Edition: Presses de la Cité

Terres de France

Nombre de pages: 368 pages

Résumé: La jeune Gabrielle vit avec son père Denis, qui tient le café le Mascaret, à Meschers, village de pêcheurs de l’estuaire de la Gironde. Elle devient auxiliaire au phare de Cordouan, le « Versailles des mers », situé à sept kilomètres en mer sur le plateau de Cordouan. Même si le lieu ravive le souvenir de Léa, sa mère morte lors d’un naufrage dix ans plus tôt, elle s’y sent bien. Parfois, au-dessus de sa chambre, vient se percher une mouette à la gorge noire. Pour la jeune fille, c’est comme si cet oiseau des mers lui transmettait des messages de la disparue. Parmi les gardiens, il y a Alexis, de dix ans son aîné, dont elle tombe amoureuse. Quand la guerre est déclarée, Meschers se vide de sa jeunesse et Alexis disparaît sans plus donner de nouvelles… Sur la côte, les Allemands ordonnent la construction du mur de l’Atlantique, et l’extinction des feux de Cordouan.
Alors que les mesures contre les Juifs s’intensifient, Gabrielle s’étonne que son père Denis l’incite à rester au phare. Que craint-il donc pour elle ?
Drames, secrets, révélations sur sa mère et amours contrariées vont précipiter le destin de Gabrielle dans la tourmente et loin des siens…

Merci à l’édition Presses de la Cité Terres de France pour cette lecture au bon air

Mon avis: Gabrielle n’est pas comme toutes les jeunes femmes. Dans son petit village, Meschers, elle est connue de tous. Abandonnée petite fille par sa mère, elle a grandi auprès de son père de qui elle est le trésor. Mais elle n’a aucune envie de se créer un univers purement féminin. D’ailleurs, elle s’est fait embaucher pour prendre soin du phare de Cordouan.

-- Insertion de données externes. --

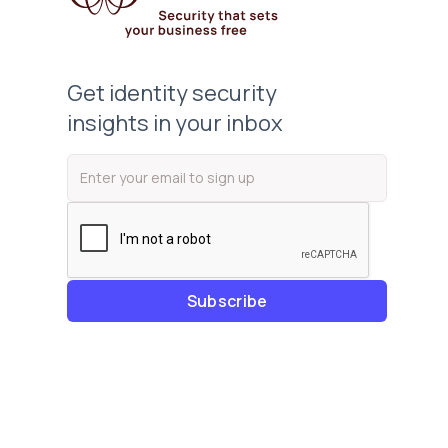
Get identity security
insights in your inbox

C’est de là qu’elle entend parler de la guerre, des allemands et de la drôle de situation qu’engendre la reddition de la France. Et son père préfère visiblement la savoir à l’abri, au phare, qu’au milieu du village. Surtout avec le secret qu’il porte…

La plume de Madeleine Mansiet-Berthaud ne m’avait, jusqu’ici, pas toujours vraiment transporté. J’avais chaque fois trouvé qu’il manquait ce petit quelque chose en plus. Aussi, lorsque j’ai reçu ce nouveau roman, je me suis demandé si cette fois, il y serait.

Je dois dire que oui !

Gabrielle est un personnage atypique. Pas vraiment svelte, mais belle, orpheline de mer et avec un caractère pas vraiment féminin, elle a de quoi intriguer le lecteur. Son évolution en cours de roman, sa maturité qui s’affermit, et les événements qu’elle vit sont intéressants.

Son père, Denis, patron du café Le Mascaret, est d’une bonté à toute épreuve. J’aime énormément ce personnage sensible. Accompagné de sa mère, et donc grand-mère de Gabrielle, ils créent un très joli tableau de famille coloré.

L’époque traitée, l’avant-guerre et la période de guerre elle-même est superbement bien abordée. Avec une douceur sans faille, mais pourtant avec un réalisme surprenant, l’auteur sait glisser ces faits avec un bon dosage.

Quant à son vécu au phare, plusieurs points m’ont plu. D’abord, l’auteur plante le décor dans un endroit qui existe réellement et qui est magnifique. Le phare de Cordouan est connu et régulièrement visité. Vous trouverez sous mon avis quelques petites photos, trouvées sur Internet.

Ensuite, la relation que les gardiens développent entre eux ne manquent pas de piquant, et crée pour la jeune femme un second univers intéressant.

Un seul bémol, la dérive que s’accorde Gabrielle vis-à-vis des mouettes me semble de trop, et je trouve qu’elle n’apporte rien à l’histoire.

J’ai lu ce roman avec un très grand plaisir et l’histoire de Gabrielle m’a énormément plu.